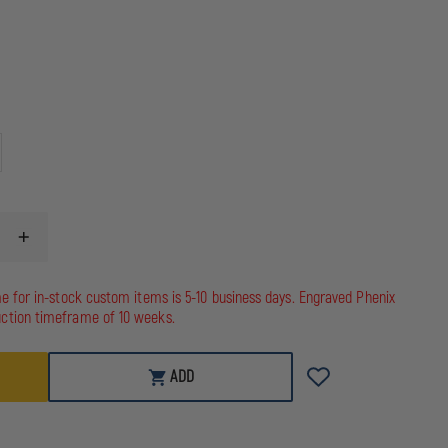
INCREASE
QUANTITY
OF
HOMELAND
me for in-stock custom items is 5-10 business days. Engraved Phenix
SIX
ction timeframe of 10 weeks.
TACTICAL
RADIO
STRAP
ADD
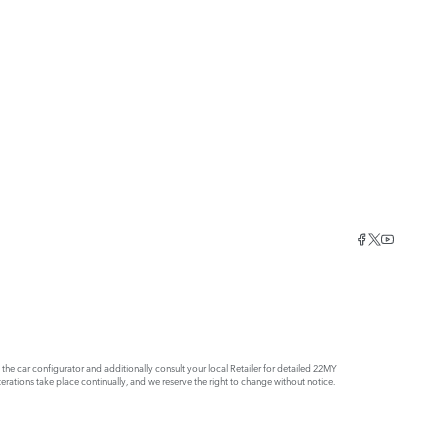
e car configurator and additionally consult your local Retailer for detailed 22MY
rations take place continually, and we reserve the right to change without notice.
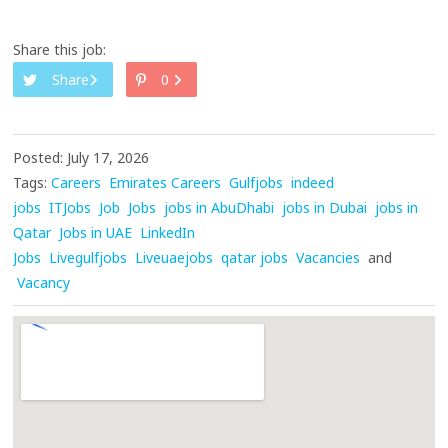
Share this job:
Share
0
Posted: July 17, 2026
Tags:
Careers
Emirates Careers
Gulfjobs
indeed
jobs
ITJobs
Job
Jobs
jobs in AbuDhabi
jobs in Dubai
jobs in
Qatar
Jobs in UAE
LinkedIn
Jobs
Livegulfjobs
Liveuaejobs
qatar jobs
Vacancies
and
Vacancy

# EXERCISE PROMPT
Transcribe every line of the data exactly. No pictures go in the copy.

# EXERCISE OUTPUT
INCREASE
QUANTITY
OF
HOMELAND
me for in-stock custom items is 5-10 business days. Engraved Phenix
SIX
ction timeframe of 10 weeks.
TACTICAL
RADIO
STRAP
ADD
e car configurator and additionally consult your local Retailer for detailed 22MY
rations take place continually, and we reserve the right to change without notice.
Share this job:
Share
0
Posted: July 17, 2026
Tags:
Careers
Emirates Careers
Gulfjobs
indeed
jobs
ITJobs
Job
Jobs
jobs in AbuDhabi
jobs in Dubai
jobs in
Qatar
Jobs in UAE
LinkedIn
Jobs
Livegulfjobs
Liveuaejobs
qatar jobs
Vacancies
and
Vacancy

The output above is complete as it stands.